Two years later I've improved and am able to leave the house a few times a month, but unfortunately I still spend a lot of time stuck in bed. I never awake feeling well enough to get up, however some days it's hard but achievable - I might manage two or three hours downstairs - and on others it's totally impossible. I know how tediously repetitive and mind-numbing it can feel to be bedridden, so I've put together my top five things to do that help ease the boredom and keep your mind occupied. Obviously there are many days when even opening your eyes is a task in itself so all of this is out of the question, but on days where you'd be 'sofa-ridden' if you could manage the stairs - try any of the following!
01. "Read" & "Watch"
Literally anything and everything you've ever wanted to but never had the time to. It doesn't quite make up for the fact that you'd rather be at work, in education, living life like a healthy human being etcetera, but having lots of spare time on your hands does mean that you can read books and fall in love with cinema like never before. It's irksome when people say things like, "you're so lucky that you get to stay in bed and watch Netflix all day", however immersing yourself in literature and film to your heart's content can offer some consolation in being chronically ill. We've got to get our kicks somehow, after all.
02. "Exercise" & "Relax"
I know I know, many of us ME sufferers avoid the E-word like the plague, but exercise doesn't have to mean strenuous, potentially damaging activity - it can mean extremely gentle stretches or what I like to call 'bed yoga', often practiced whilst listening to guided meditation (I like Andrew Johnson's tapes) or soothing relaxation music.
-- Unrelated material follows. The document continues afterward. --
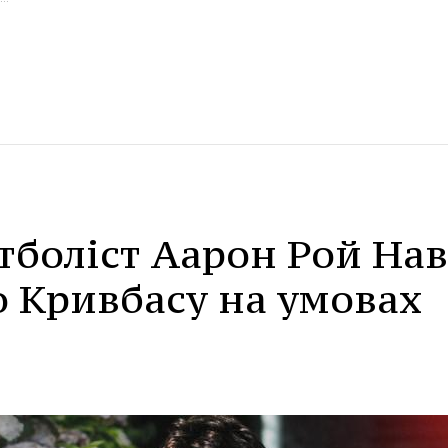
тболіст Аарон Рой Нав
о Кривбасу на умовах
During those long months when I couldn't remember what standing on my own two feet felt like and was starting to really suffer from the negative effects of too much bedrest, I would slowly and carefully stretch my muscles and found that over time it eased both the dull, throbbing ache in my bones and joints as well as the awful widespread pain of fibromyalgia.
03. "Write" & "Create"
I'm an avid writer and could scribble notes and type away all day, and feel lucky that writing is one of those quiet hobbies that helps to keep me sane amidst the world of chronic illness. I was too poorly to write for a long time, but at the start of this year I gradually began feeling well enough to prop myself up in bed and write one short sentence a day - yes, it really was that slow! - until eventually, I was left with a catalogue of blog posts that I felt ready to share. As I set up Meg Says over the next few months, I was able to upload them and officially begin blogging. Fast forward to today; I've landed a writing job from my bed and can say that I blog for a living. Crazy stuff. It could be poems, plays, a book, film scripts, a blog, weekly diary entries - if you can think it, you can write it!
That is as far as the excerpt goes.